Police have identified a Hamilton man who died in a lightning storm late Wednesday afternoon.
He is Ronald McCreadie, 68. Police said this afternoon that officials have not confirmed he was killed by lightning.
Three citizens tried to revive a man believed to be struck by lightning during a severe thunderstorm that rolled through the Hamilton area.
One of the people helping was a nurse, but the 68-year-old did not survive the apparent strike yesterday afternoon on the west Mountain.
He was transported by ambulance to the Hamilton General Hospital shortly after 5:30 p.m. Police say an autopsy will be scheduled to determine his exact cause of death. They were not releasing his name last night until family had been notified, but did confirm he lived in the neighbourhood.
Passerby Peter Dach, 62, was riding his bike through what is known by local residents as the Woodside Inn Woods when he says he saw the lightning hit the man.
Dach, a retired steelworker, wonders if his bike saved him from getting hit.
“I was riding my bike along the trail and the rain had just started,” said Dach. “It was coming down quite a bit. I was about 10 to 15 metres away from this fellow I saw walking on the trail. He was coming up to a big tree. He was sort of walking towards this big tree and all of a sudden, bang.”
“I saw him hit by lightning. The sky lighted up and everything. There was a big crash. It sounded like a cannon going off.”
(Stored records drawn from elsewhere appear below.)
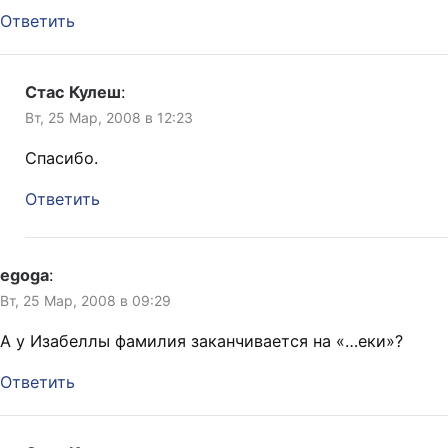
Ответить
Стас Кулеш
:
Вт, 25 Мар, 2008 в 12:23
Спасибо.
Ответить
egoga
:
Вт, 25 Мар, 2008 в 09:29
А у Изабеллы фамилия заканчивается на «…еки»?
Ответить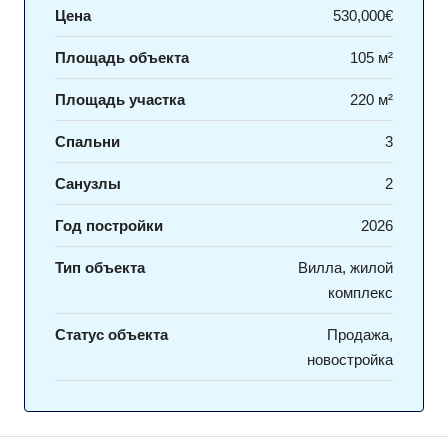
Цена
530,000€
Площадь объекта
105 м²
Площадь участка
220 м²
Спальни
3
Санузлы
2
Год постройки
2026
Тип объекта
Вилла, жилой
комплекс
Статус объекта
Продажа,
новостройка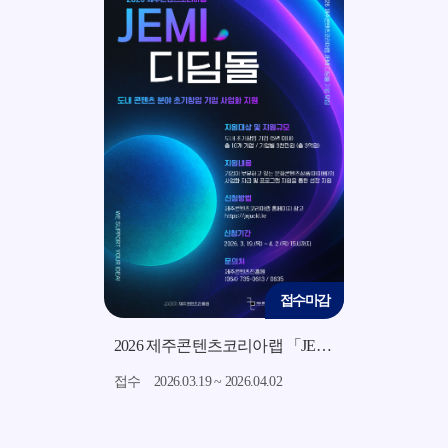
접수마감
접수마감
2026 지역소재 기반 미드폼 영상 콘텐츠 제작 지원사업 모집 공고
2026 제주콘텐츠코리아랩 「JEMI 디딤돌」 지원사업 모집 공고
15
접수
2026.03.19 ~ 2026.04.02
접수
2026.03.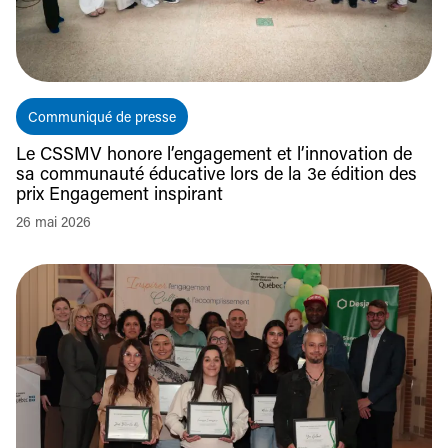
Communiqué de presse
Le CSSMV honore l’engagement et l’innovation de
sa communauté éducative lors de la 3e édition des
prix Engagement inspirant
26 mai 2026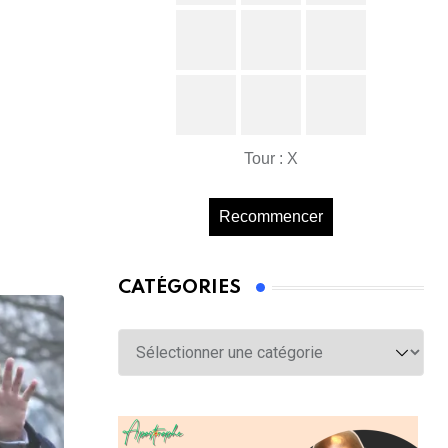
Tour : X
Recommencer
CATÉGORIES
Catégories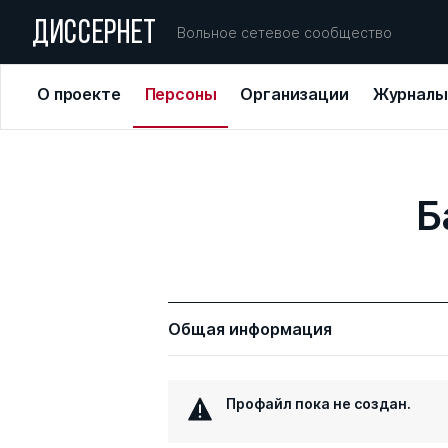
ДИССЕРНЕТ
Вольное сетевое сообщество
О проекте
Персоны
Организации
Журналы
Б
Общая информация
Профайл пока не создан.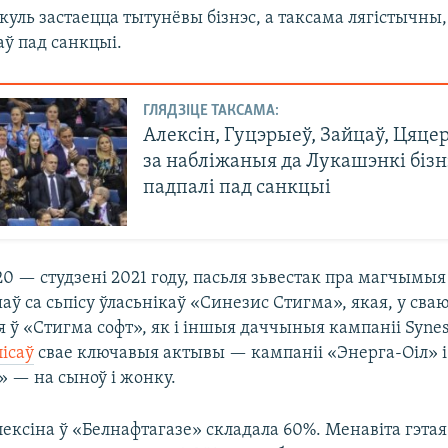
куль застаецца тытунёвы бізнэс, а таксама лягістычны,
аў пад санкцыі.
ГЛЯДЗІЦЕ ТАКСАМА:
Алексін, Гуцэрыеў, Зайцаў, Цяце
за набліжаныя да Лукашэнкі біз
падпалі пад санкцыі
0 — студзені 2021 году, пасьля зьвестак пра магчымыя
ў са сьпісу ўласьнікаў «Синезис Стигма», якая, у сваю
 ў «Стигма софт», як і іншыя даччыныя кампаніі Synes
ісаў
свае ключавыя актывы — кампаніі «Энерга-Оіл» і
» — на сыноў і жонку.
ексіна ў «Белнафтагазе» складала 60%. Менавіта гэта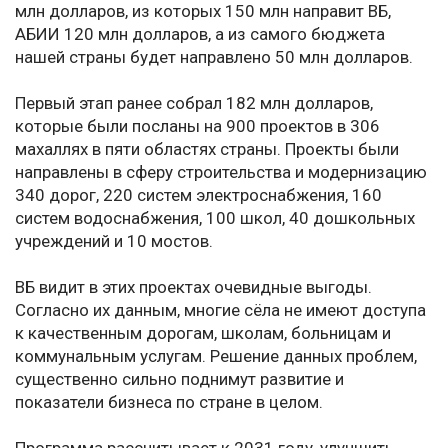
млн долларов, из которых 150 млн направит ВБ,
АБИИ 120 млн долларов, а из самого бюджета
нашей страны будет направлено 50 млн долларов.
Первый этап ранее собрал 182 млн долларов,
которые были посланы на 900 проектов в 306
махаллях в пяти областях страны. Проекты были
направлены в сферу строительства и модернизацию
340 дорог, 220 систем электроснабжения, 160
систем водоснабжения, 100 школ, 40 дошкольных
учреждений и 10 мостов.
ВБ видит в этих проектах очевидные выгоды.
Согласно их данным, многие сёла не имеют доступа
к качественным дорогам, школам, больницам и
коммунальным услугам. Решение данных проблем,
существенно сильно поднимут развитие и
показатели бизнеса по стране в целом.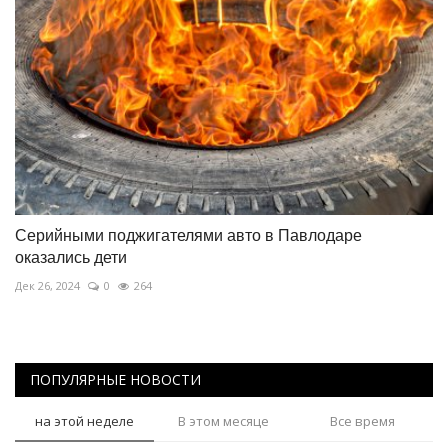
Серийными поджигателями авто в Павлодаре
оказались дети
Дек 26, 2024
0
264
ПОПУЛЯРНЫЕ НОВОСТИ
на этой неделе
В этом месяце
Все время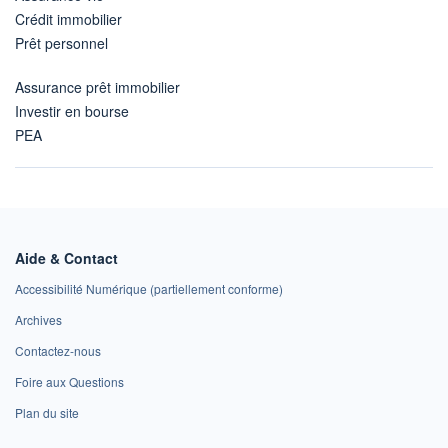
Crédit immobilier
Prêt personnel
Assurance prêt immobilier
Investir en bourse
PEA
Aide & Contact
Accessibilité Numérique (partiellement conforme)
Archives
Contactez-nous
Foire aux Questions
Plan du site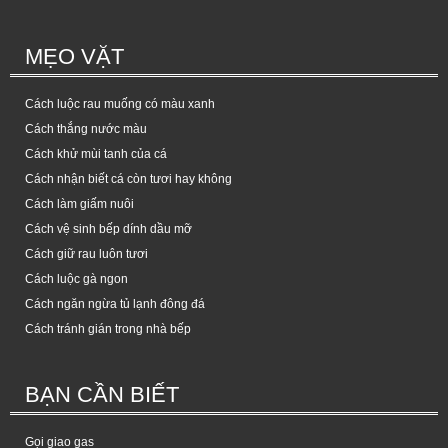
MẸO VẶT
Cách luộc rau muống có màu xanh
Cách thắng nước màu
Cách khử mùi tanh của cá
Cách nhận biết cá còn tươi hay không
Cách làm giấm nuôi
Cách vệ sinh bếp dính dầu mỡ
Cách giữ rau luôn tươi
Cách luộc gà ngon
Cách ngăn ngừa tủ lạnh đông đá
Cách tránh gián trong nhà bếp
BẠN CẦN BIẾT
Gọi giao gas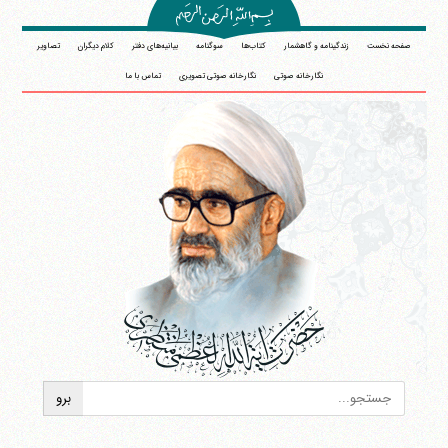
صفحه نخست
زندگینامه و گاهشمار
کتاب‌ها
سوگنامه
بیانیه‌های دفتر
کلام دیگران
تصاویر
نگارخانه صوتی
نگارخانه صوتی تصویری
تماس با ما
آیت‌الله منتظری
وب سایت رسمی آیت‌الله منتظری
ایران
،
قم
،
میدان مصلّی، بلوار شهید محمّد منتظری، كوچه
شماره ٨
کد پستی: 3713744381
تلفن 37740011-25-98+ تا 14
فکس
37740015-25-98+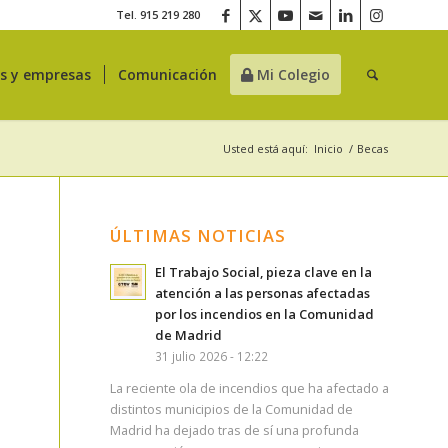
Tel. 915 219 280
es y empresas
Comunicación
Mi Colegio
Usted está aquí:
Inicio
/
Becas
ÚLTIMAS NOTICIAS
El Trabajo Social, pieza clave en la
atención a las personas afectadas
por los incendios en la Comunidad
de Madrid
31 julio 2026 - 12:22
La reciente ola de incendios que ha afectado a
distintos municipios de la Comunidad de
Madrid ha dejado tras de sí una profunda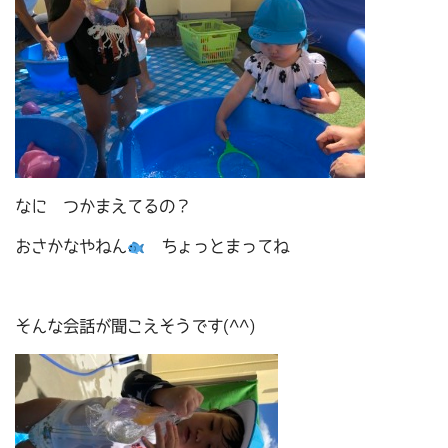
なに つかまえてるの？
おさかなやねん
ちょっとまってね
そんな会話が聞こえそうです(^^)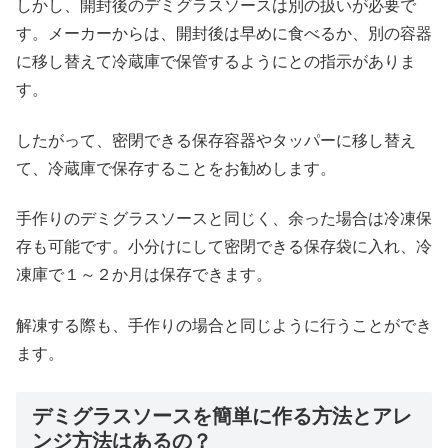
しかし、開封後のデミグラスソースは別の扱いが必要で
す。メーカーからは、開封後は早めに食べるか、別の容器
に移し替えて冷蔵庫で保管するようにとの指示がありま
す。
したがって、密閉できる保存容器やタッパーに移し替え
て、冷蔵庫で保存することをお勧めします。
手作りのデミグラスソースと同じく、余った場合は冷凍保
存も可能です。小分けにして密閉できる保存袋に入れ、冷
凍庫で１～２か月は保存できます。
解凍する際も、手作りの場合と同じように行うことができ
ます。
デミグラスソースを簡単に作る方法とアレ
ンジ方法はあるの？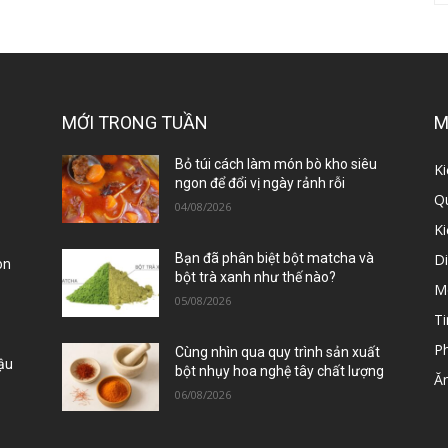
MỚI TRONG TUẦN
M
ị
Bỏ túi cách làm món bò kho siêu
Ki
ngon để đổi vị ngày rảnh rỗi
Qu
04/08/2026
K
D
Bạn đã phân biệt bột matcha và
òn
bột trà xanh như thế nào?
M
05/08/2026
Ti
P
Cùng nhìn qua quy trình sản xuất
Đậu
bột nhụy hoa nghệ tây chất lượng
Ă
06/08/2026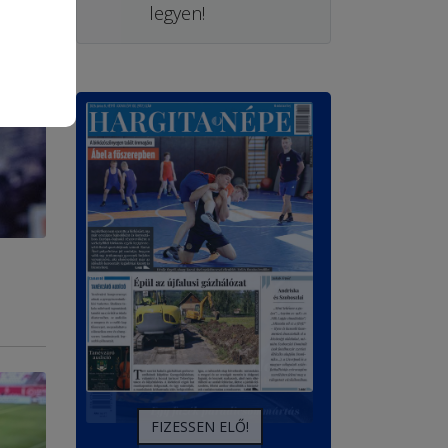
legyen!
FIZESSEN ELŐ!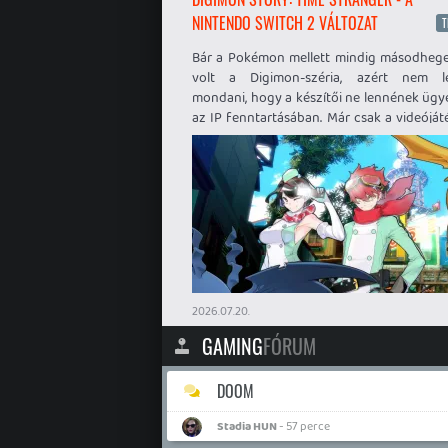
NINTENDO SWITCH 2 VÁLTOZAT
T
Bár a Pokémon mellett mindig másodheg
volt a Digimon-széria, azért nem l
mondani, hogy a készítői ne lennének ügy
az IP fenntartásában. Már csak a videóját
háttéranyag is meglepően szerteágaz
Nintendo kiadás örömére vittük tesztlab
az új Digimon játékot.
2026.07.20.
GAMING
FÓRUM
DOOM
Stadia HUN
- 57 perce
He said the stocky man was walking toward the tree carrying a book.
“He was walking with the book and all of a sudden he put the book down,” Dach said. “He was walking towards the tree and all of a sudden, bang, and over he goes. (The flash) was like it came from a welding iron. I saw a flash. He was into a step and all of a sudden he was down and he rolled on his back.”
Dach went to see if he was conscious.
“I tried to make eye contact to see if he could speak or anything,” said Dach.
“There was no response. I just slapped him and said, ‘Can you hear me? Can you hear me?’”
He said he could not feel a pulse.
“I tried CPR for 3 to 5 minutes, but got on my bike and went to (Upper) Paradise there to flag someone down,” he said. “Luckily, there was a nurse.”
They called 911 and flagged down another man to help before returning to the trail and the victim.
The woodlot, with a trail linked to the Bruce Trail, is between Scenic Drive and Sanatorium Road, on the edge of the Niagara Escarpment.
“I was giving him CPR,” Dach recalled. “(The other man) stepped in to give him CPR. He said he had just finished a course. He and I worked on him together while the (emergency) services came in. The nurse came down and she and (the other man) worked on him. I went out to the roadway to flag the fire engine and police car into the area, so that they could get to him.”
He estimated emergency personnel were on the scene within 15 minutes and “they were right on top of him with all of the equipment.”
The death of the man was the most tragic aspect of the storm that saw lightning and thunder shake the city, setting off security alarms in buildings. There were also reports of tree fires and lightning strikes at a local church, homes and a Flamborough community centre.
An investigator from the Ontario Fire Marshal’s office was to visit the scene of a Waterdown house fire this morning to determine if it was gutted by a lightning strike.
Firefighters were called to the vacant derelict Parkside farmhouse at about 4:30 p.m. Wednesday and found it fully engulfed. District Fire Chief Brian Stark said firefighters had to force their way in to tackle the fire, suggesting it was not vandalism.